Thanks mbabker for explaining the existing situation.
Somehow I had the misapprehension that the guest user views 'disappear' whenever you are logged in, and that this is also the case in the backend of the site. Now I understand better: viewing rights for a group are for all members of the group, and off course you can be member of several groups at the same time. This clears up a lot. I can now also explain the situation to the editors that got 'suddenly lost articles' ans make it so this does not happen.
The psychological power of ACL is great: as I cannot see it, it does not exist. I fell for that I think: the guest option in the user settings made me assume more than is warranted.

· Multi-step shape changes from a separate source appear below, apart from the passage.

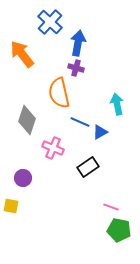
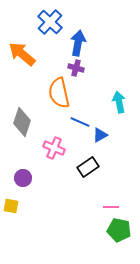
orange arrow: rotated 12 degrees counterclockwise
cyan arrow: moved 2 px right, 2 px up
gray diamond: moved 5 px left, 2 px down
blue triangle: moved 3 px down
pink cross: moved 1 px right
pink line: rotated 21 degrees counterclockwise
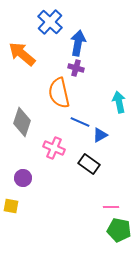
black rectangle: moved 1 px right, 3 px up; rotated 70 degrees clockwise
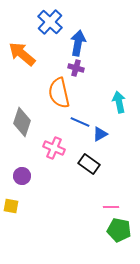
blue triangle: moved 1 px up
purple circle: moved 1 px left, 2 px up
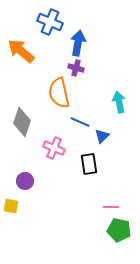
blue cross: rotated 20 degrees counterclockwise
orange arrow: moved 1 px left, 3 px up
blue triangle: moved 2 px right, 2 px down; rotated 14 degrees counterclockwise
black rectangle: rotated 45 degrees clockwise
purple circle: moved 3 px right, 5 px down
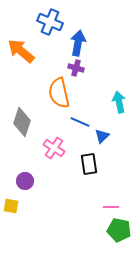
pink cross: rotated 10 degrees clockwise
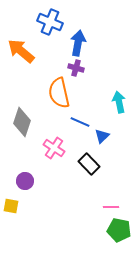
black rectangle: rotated 35 degrees counterclockwise
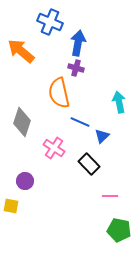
pink line: moved 1 px left, 11 px up
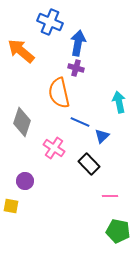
green pentagon: moved 1 px left, 1 px down
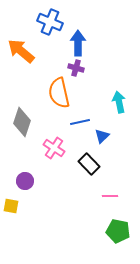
blue arrow: rotated 10 degrees counterclockwise
blue line: rotated 36 degrees counterclockwise
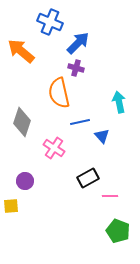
blue arrow: rotated 45 degrees clockwise
blue triangle: rotated 28 degrees counterclockwise
black rectangle: moved 1 px left, 14 px down; rotated 75 degrees counterclockwise
yellow square: rotated 14 degrees counterclockwise
green pentagon: rotated 10 degrees clockwise
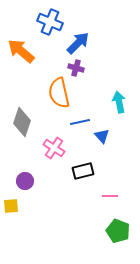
black rectangle: moved 5 px left, 7 px up; rotated 15 degrees clockwise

As I am no coder I have no idea what amout of work is necessary to change the ACL technique. I understand it is a massive work and not on the table right now.
As I wrote in my previous comment I looked around for discussion on further development of the existing article-com. Like here. I hope that Joomla 4 will bring some developments on this.
Greetings,
Paul
Thank you for reporting this issue!
The Guest usergroup has been introduced to make it possible to show information to specific groups of visitors:
Public -> all visitors (logged in or not)
Guest -> all visitors that have not been logged in
any other group -> all visitors from that group (or from groups higher in the hierarchy).
As no one else has reported this behavior as an issue, and no-one has shown any interest in providing any code to improve this behavior, I am closing this issue at this time. If code is provided (a pull request) it can always be re-examined.